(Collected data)
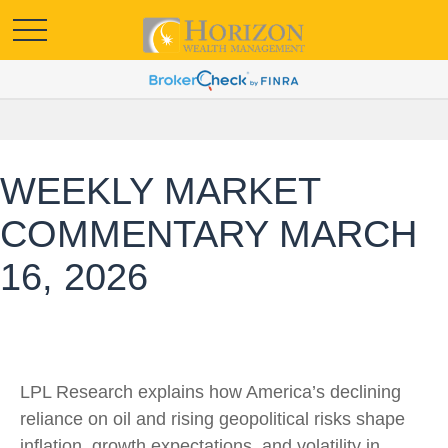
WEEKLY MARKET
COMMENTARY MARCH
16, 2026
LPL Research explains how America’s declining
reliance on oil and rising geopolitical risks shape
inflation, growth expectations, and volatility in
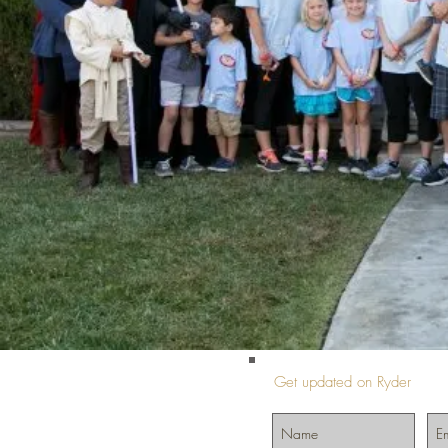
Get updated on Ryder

...

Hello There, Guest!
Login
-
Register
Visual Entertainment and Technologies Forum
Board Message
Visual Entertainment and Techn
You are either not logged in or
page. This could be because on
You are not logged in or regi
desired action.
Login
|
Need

...

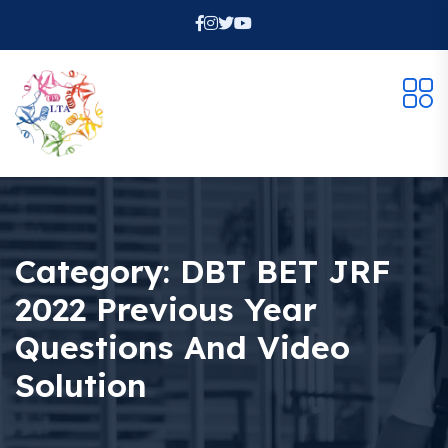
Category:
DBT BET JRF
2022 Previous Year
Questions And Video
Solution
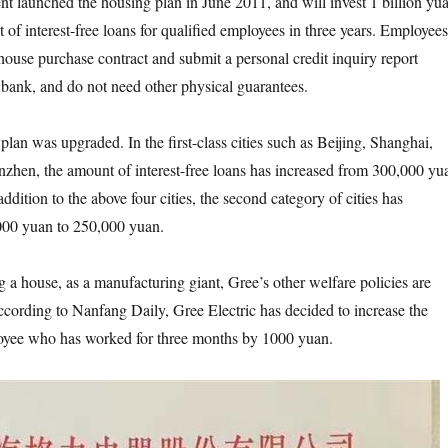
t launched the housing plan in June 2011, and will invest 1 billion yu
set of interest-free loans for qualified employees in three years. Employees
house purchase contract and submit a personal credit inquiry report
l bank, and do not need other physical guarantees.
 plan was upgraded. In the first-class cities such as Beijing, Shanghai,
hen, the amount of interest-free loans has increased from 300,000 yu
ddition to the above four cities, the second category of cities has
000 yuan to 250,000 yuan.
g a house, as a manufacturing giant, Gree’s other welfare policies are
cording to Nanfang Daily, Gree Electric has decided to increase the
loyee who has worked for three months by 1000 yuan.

TASK DESCRIPTION →
Look back at the data above, then output exactly the lines from the line holding "WEEKLY MARKET" up to and including the line holding "Get updated on Ryder". Leave out the pictures.

YOUR RESPONSE →
WEEKLY MARKET
COMMENTARY MARCH
16, 2026
LPL Research explains how America’s declining
reliance on oil and rising geopolitical risks shape
inflation, growth expectations, and volatility in
Get updated on Ryder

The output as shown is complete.